In a separate note, Robby Ohmes raised his price target on Dick’s Sporting Goods to $180 from $170 and his earnings targets while reiterating his “Buy” rating on the stock. He lifted his price target on Academy to $80 from $75 on higher earnings expectations while reiterating his “Buy” rating.

Ohmes raised his second-quarter EPS estimate on Dick’s to $3.83, above the consensus of $3.82, and now expects Q2 same-store sales growth of 4.0 percent versus 2 percent previously. He wrote, “Our estimate is now above consensus of 2.5 percent as Bloomberg Second Measure credit and debit card data for DKS (99 percent correlated with DKS reported same-store sales) implies sequential acceleration in same-store sales versus 1Q given stronger transaction volume, which should help offset slight deceleration in average ticket.”

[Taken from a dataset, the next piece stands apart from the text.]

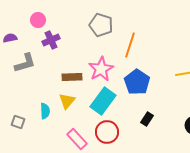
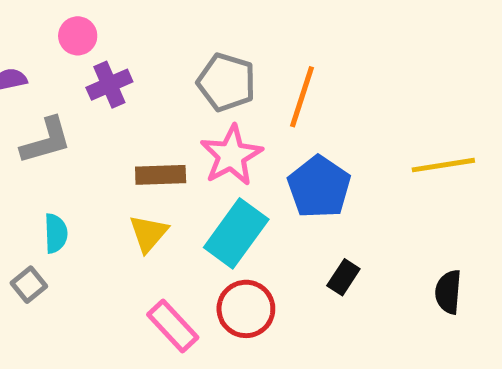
gray pentagon: (101, 25) -> (226, 82), moved
cyan semicircle: (45, 111) -> (56, 233), moved
gray square: (18, 122) -> (29, 285), turned 32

By month, Ohmes believes Dick’s comps accelerated through the quarter, with July performing the strongest, suggesting momentum ahead of back-to-school selling. The analyst said DKS had some exposure from the resumption of student loan repayments, as 65 percent of its customers have some form of higher education, according to Placer.ai; however, he also believes that given Dick’s higher median household income, it has less exposure versus peers, Hibbett and Academy.

On Academy, Ohmes raised his same-store sales estimate for the second quarter to negative 6.0 percent from negative 10.0 percent. Consensus estimates call for an 8 percent decline.

Ohmes noted that Bloomberg Second Measure credit and debit card data for ASO likewise implies sequential acceleration in the second quarter versus the first quarter. Ohmes wrote, “We expect same-store sales acceleration on higher average ticket, as we believe pressure in seasonal categories incl. pool and patio improved in 2Q given more favorable weather and continued strength in outdoor cooking/grilling, which helped offset more challenging transaction comps as ASO continued to lap customer ammo stock-ups last year.”

Academy’s second-half outlook implies acceleration in same-store sales, with BOFA expecting the retailer to benefit from an acceleration in traffic as ASO moves past ammo headwinds, the launch of new footwear and apparel brands ahead of the third quarter, and improves targeted marketing through a new customer data platform.

Ohmes also said a rebound in U.S. cyclicals could support DKS and ASO. 

BOFA recently raised the Consumer Discretionary sector to overweight on a potential shift to “early cycle” amid a “soft-landing scenario” for the economy. Ohmes wrote, “We note that a rebound in Consumer Discretionary valuations could support DKS and ASO, especially as Leisure Brands and Retailers generally outperform in the first year of bull markets.”